João Penalva
I found this door in England, in 2017. It is a small door on which someone has carved all over, with a sharp point, capital letters, single or in groups, many of them overlapping, and none of them appearing to form words. There are also scratches, perforations and violent tears. This side of the door was painted with black enamel paint. On the other side, where the wood appears to be untreated, the words ‘John Tanner 1892’ are written in pencil in an antiquated handwriting. In addition to the mystery presented by each side of the door, there is another: the vertical gap, with rounded edges, smooth from careful sanding. This gap belongs to the board that overlaps and hides another gap of a partially missing board.
John was the most common male name given in the United Kingdom in 1892. Tanner, one of many occupational surnames, meaning someone who tans hides, was, according to my research, the surname of some 5,000 men that year.
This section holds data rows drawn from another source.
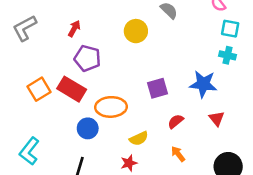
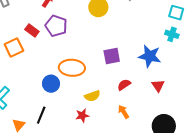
red rectangle: (72, 89) -> (32, 30), moved, size x0.6

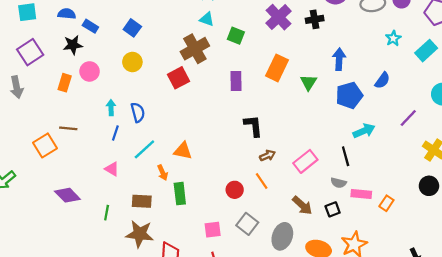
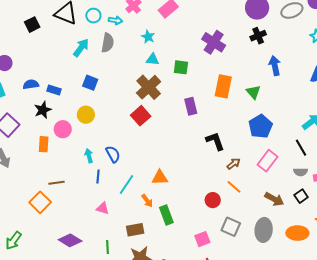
black cross: (315, 19) -> (258, 36), moved
yellow circle: (132, 62) -> (86, 115), moved
blue pentagon: (349, 95) -> (260, 126), moved

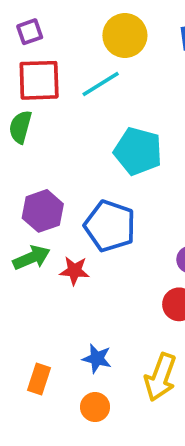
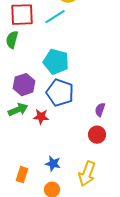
cyan pentagon: (138, 151) -> (56, 62), moved

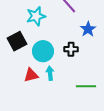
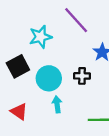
red triangle: (31, 75) -> (19, 112), moved, turned 49

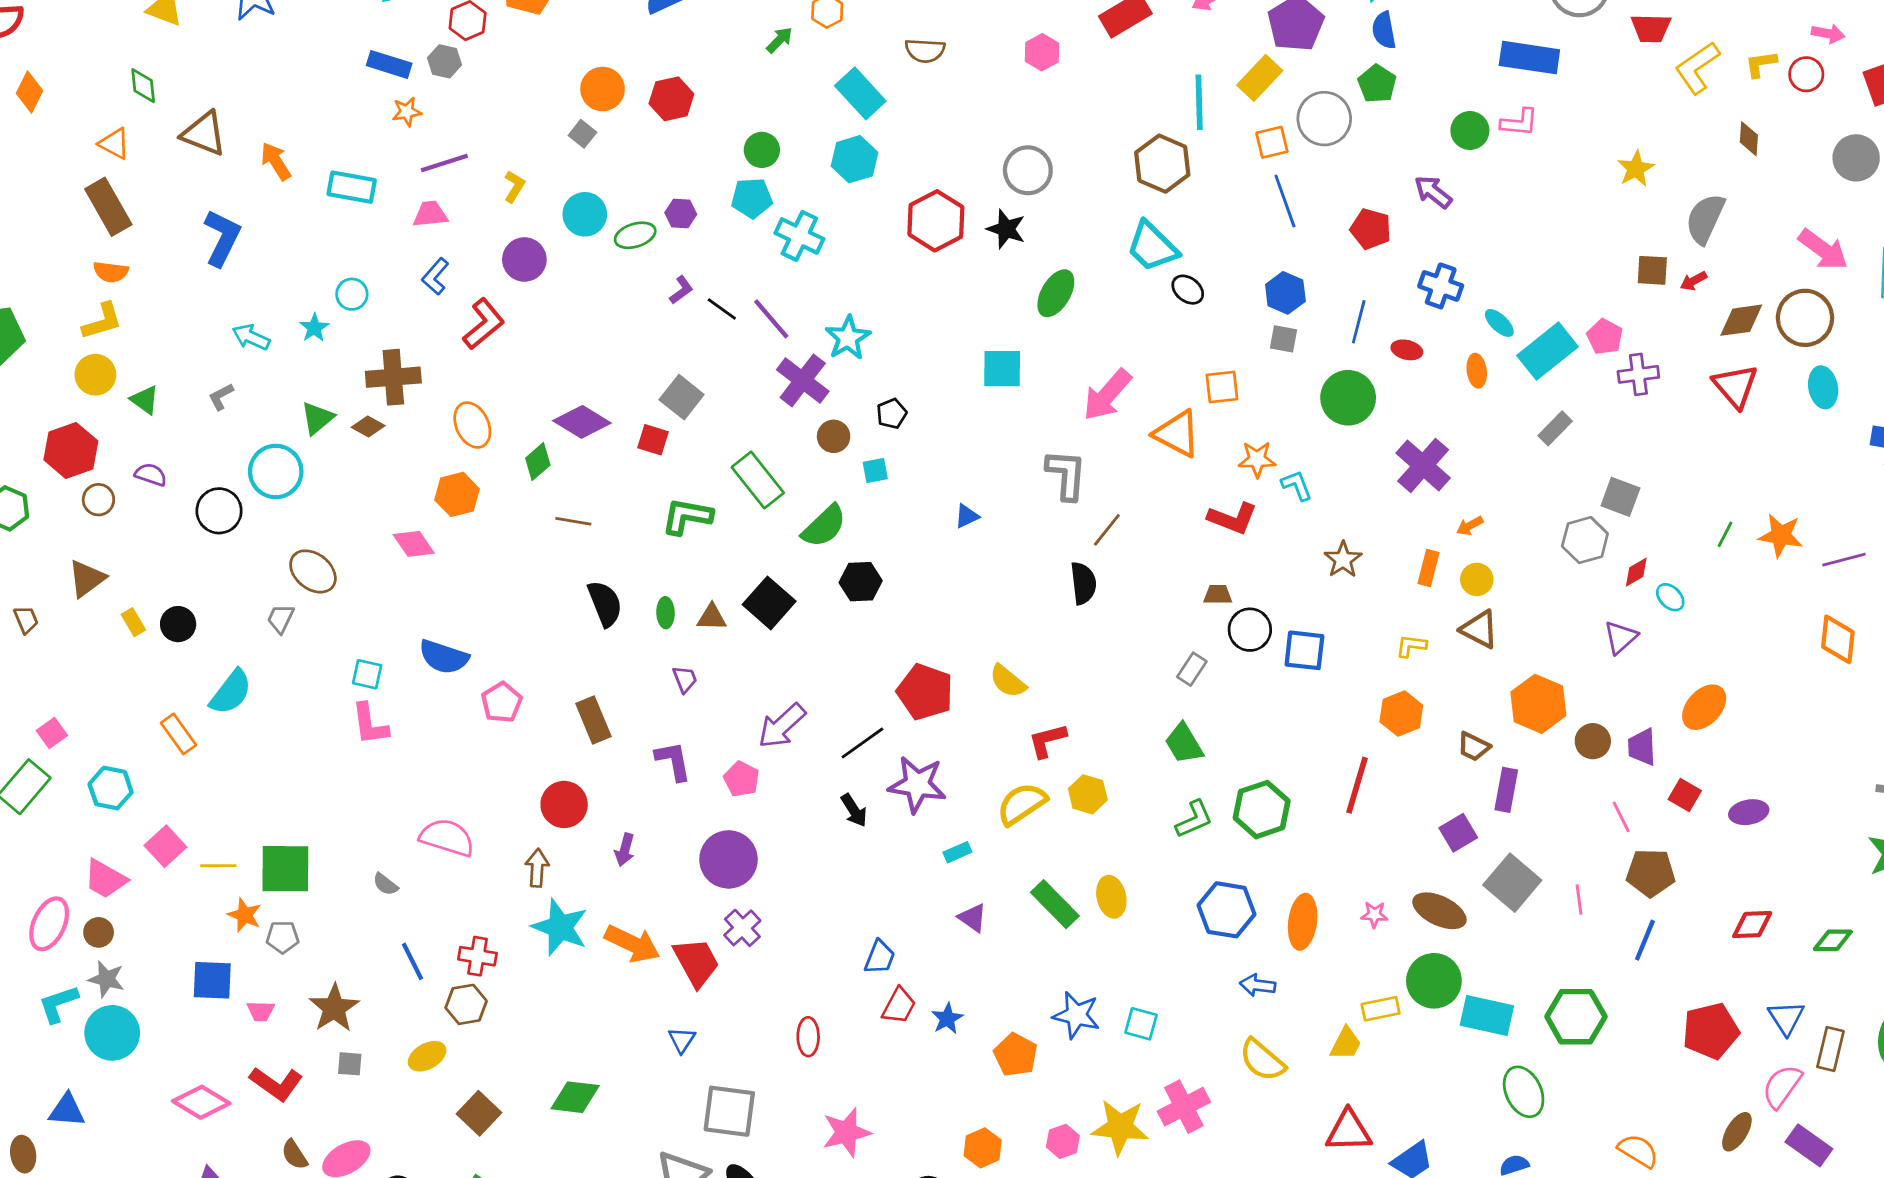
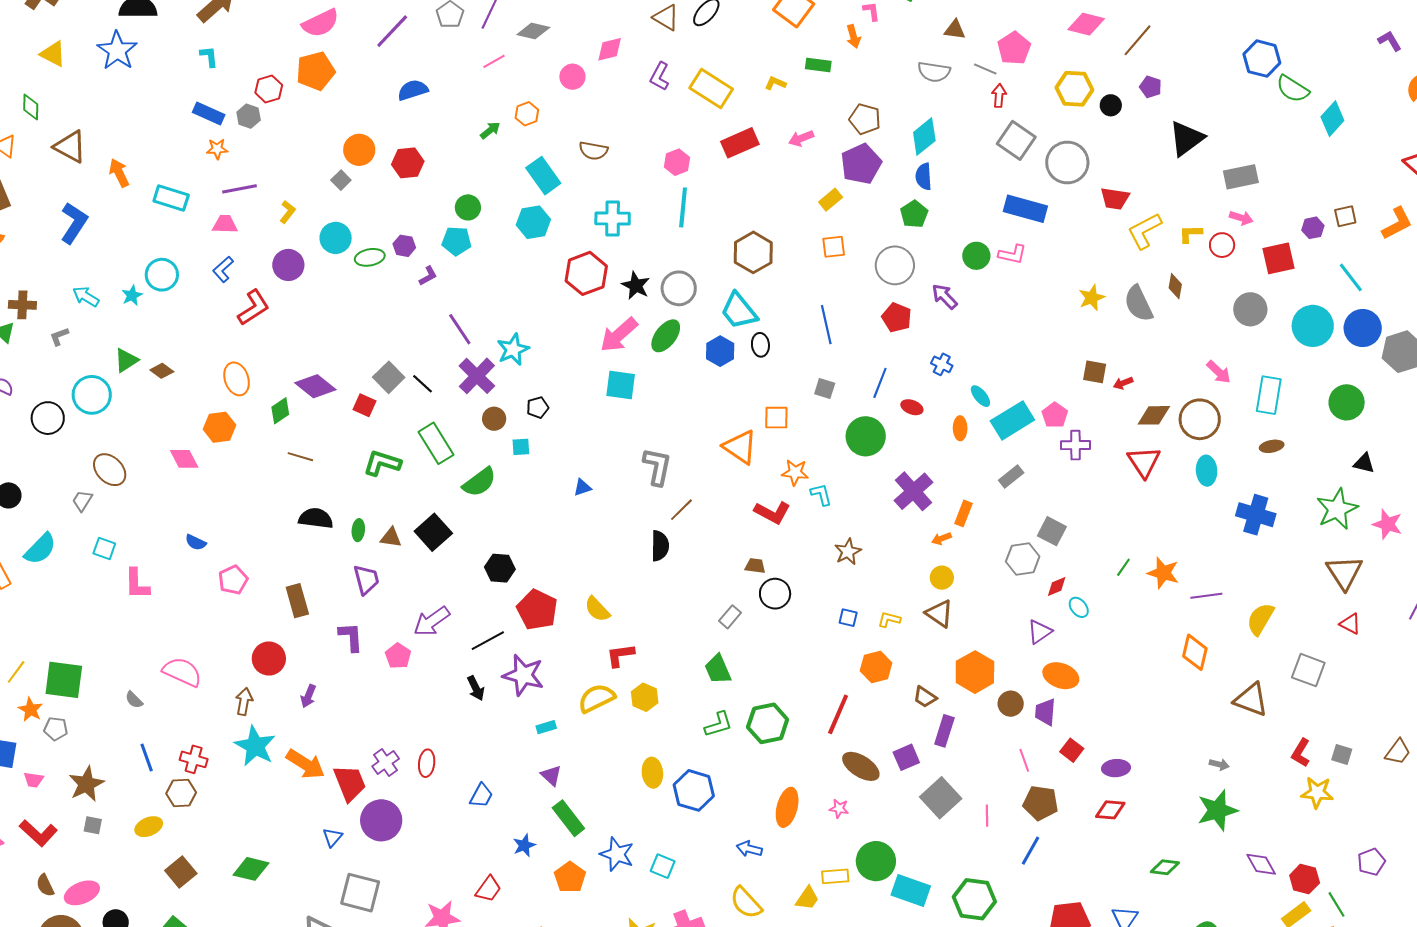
yellow rectangle: (1260, 78) -> (831, 200), size x0.7
cyan line: (1199, 102) -> (683, 207), moved
gray circle: (1324, 119) -> (895, 265), moved
gray circle: (1028, 170) -> (679, 288), moved
blue line: (1285, 201) -> (826, 325), moved
gray semicircle: (1705, 219) -> (1138, 304), moved, turned -57
cyan cross: (799, 236) -> (613, 219), moved, turned -32
pink arrow: (1823, 250) -> (1219, 372), size x0.7
blue cross: (1441, 286) -> (942, 364), size x0.7
purple L-shape: (681, 290) -> (428, 276), moved
black ellipse: (1188, 290) -> (760, 345), turned 40
blue hexagon: (1285, 293) -> (720, 351), moved
cyan circle: (352, 294) -> (162, 275), size x1.4
black line: (722, 309) -> (423, 384), moved
brown cross: (393, 377) -> (22, 305), moved, size x0.7
pink arrow: (1107, 395) -> (619, 335), moved
orange rectangle: (1429, 568) -> (964, 513), moved
black hexagon: (861, 582) -> (500, 568), moved
black semicircle: (605, 604) -> (316, 518), turned -68
blue square: (1304, 650) -> (848, 618), moved, size x0.6
blue semicircle: (444, 657) -> (196, 542), size x0.6
cyan square: (367, 674) -> (104, 549), moved
purple trapezoid: (685, 679) -> (366, 580), size x1.5
orange ellipse: (1704, 707) -> (1061, 676), moved, turned 60
purple circle: (729, 859) -> (381, 820), moved
yellow line: (218, 866) -> (16, 672), turned -60
green rectangle: (1055, 904) -> (568, 818), moved
blue hexagon: (1226, 910) -> (694, 790), moved
brown ellipse: (1439, 911) -> (861, 766), moved
red diamond: (1752, 925) -> (1110, 810), moved
red trapezoid: (899, 1006) -> (488, 889), moved
red ellipse: (808, 1037) -> (427, 763), moved

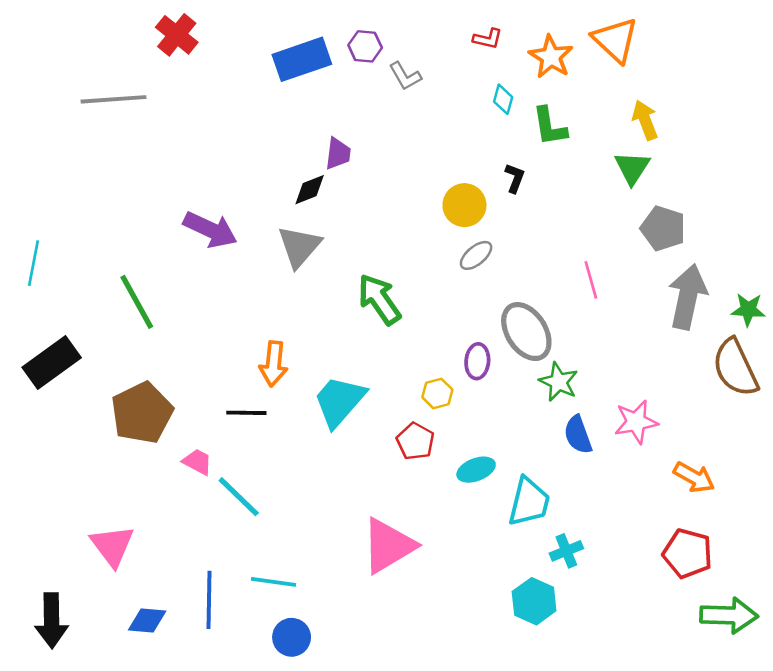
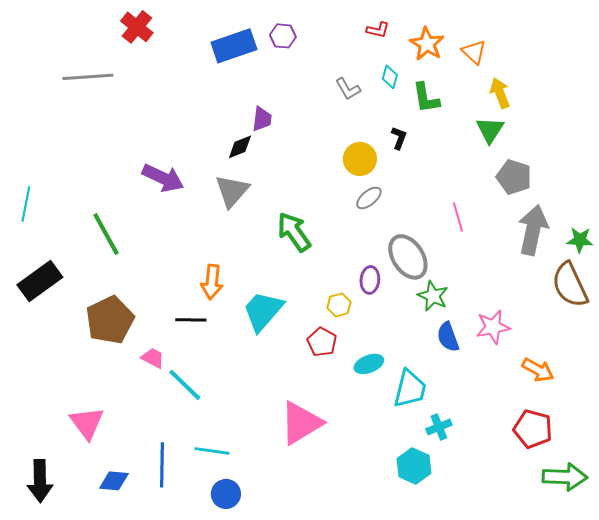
orange triangle: (615, 40) -> (474, 52), moved, size x0.7
gray L-shape: (405, 76) -> (348, 89), moved

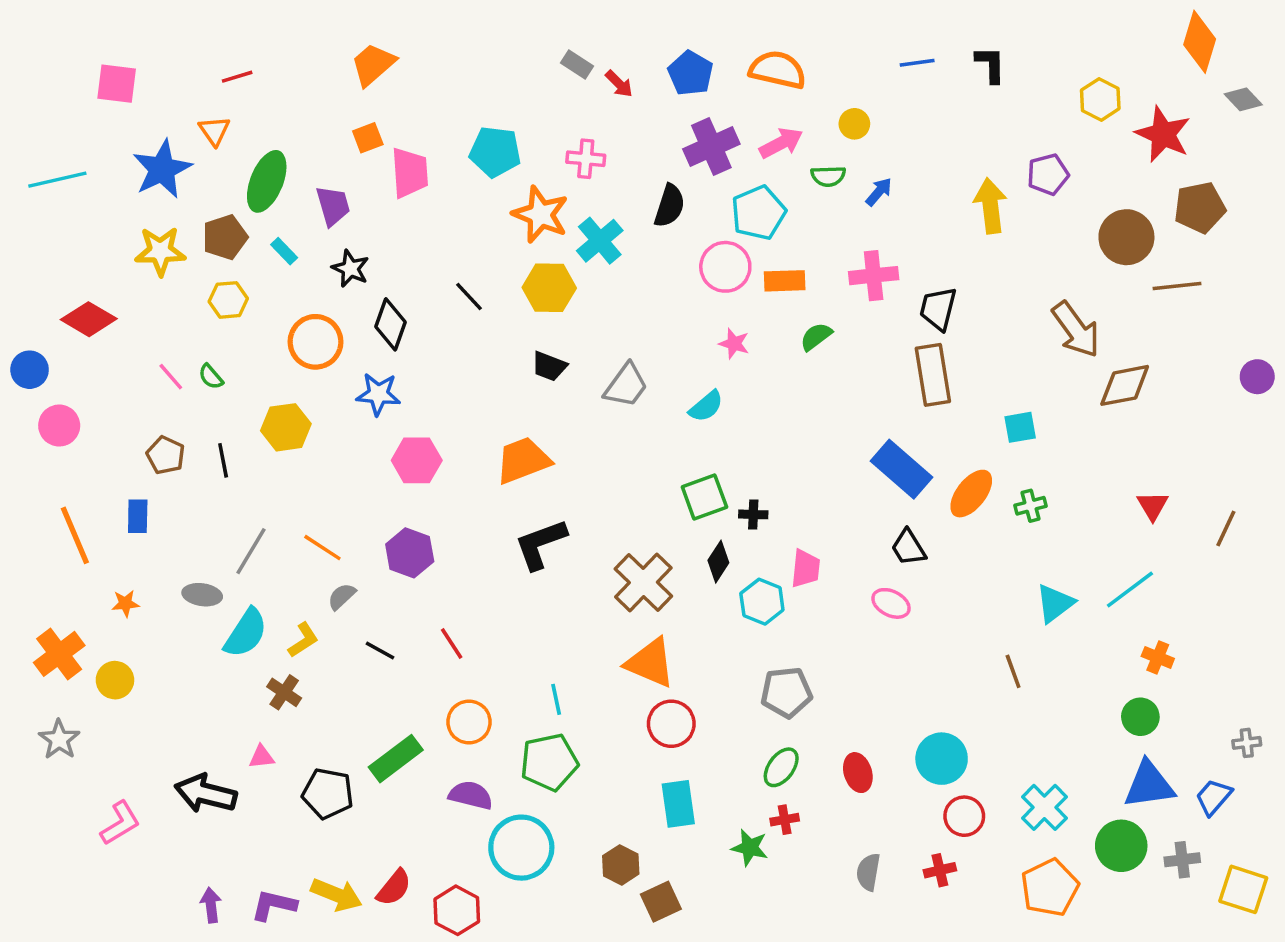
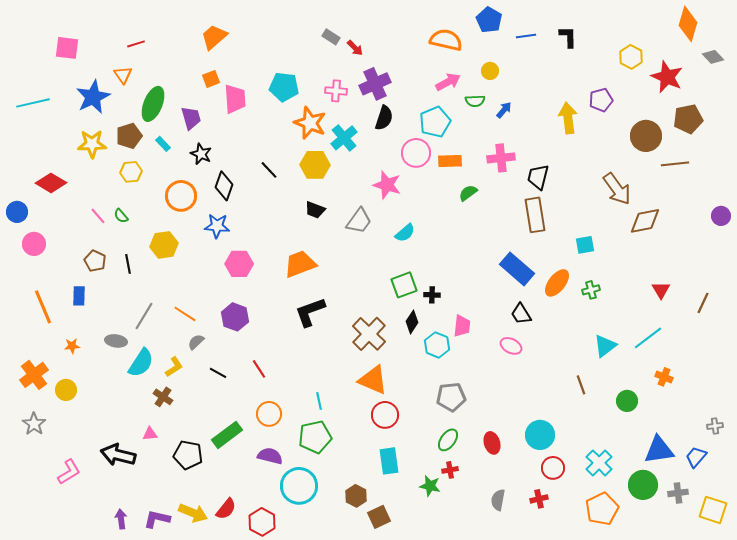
blue pentagon: (690, 73) -> (489, 20), moved
purple cross: (711, 146) -> (375, 84), moved
pink star: (734, 344) -> (387, 185), moved, size x1.6
green circle: (1140, 717) -> (627, 401), moved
Could one of these men have written his own name on this door? The practice of writing in pencil directly on walls and furniture by bricklayers, painters, carpenters and other labourers is very old in the United Kingdom, but it is associated with notes and work plans, not with ownership. Could it have been written by someone other than this John and not in 1892 but later? Or even earlier?
In 2017, embedded in a wall of the Musée d'art moderne Grand-Duc Jean, in Luxembourg, this door was the protagonist of an installation of a two-channel video projection lasting two hours and forty-two minutes, which could only be seen through its gap. It's title was Door. It showed a carpenter making a chair in real time.
This door is now presented in two frames, one with itself, the other with a photographed version of its other side, in its exact dimensions. There is nothing less natural for a door than its horizontal position. Besides beds and tables, chairs and doors are the objects that most suggest the body to me. A horizontal door does not bring to mind the upright body that opens and closes it, enters and exits it, but the reclining body, asleep, dead, or at rest. The practice of art is a continuous celebration of artifice, and throwing a door up in the air, as clowns do to hats and plates, is an exhilarating moment of control: it doesn't fall, it hovers.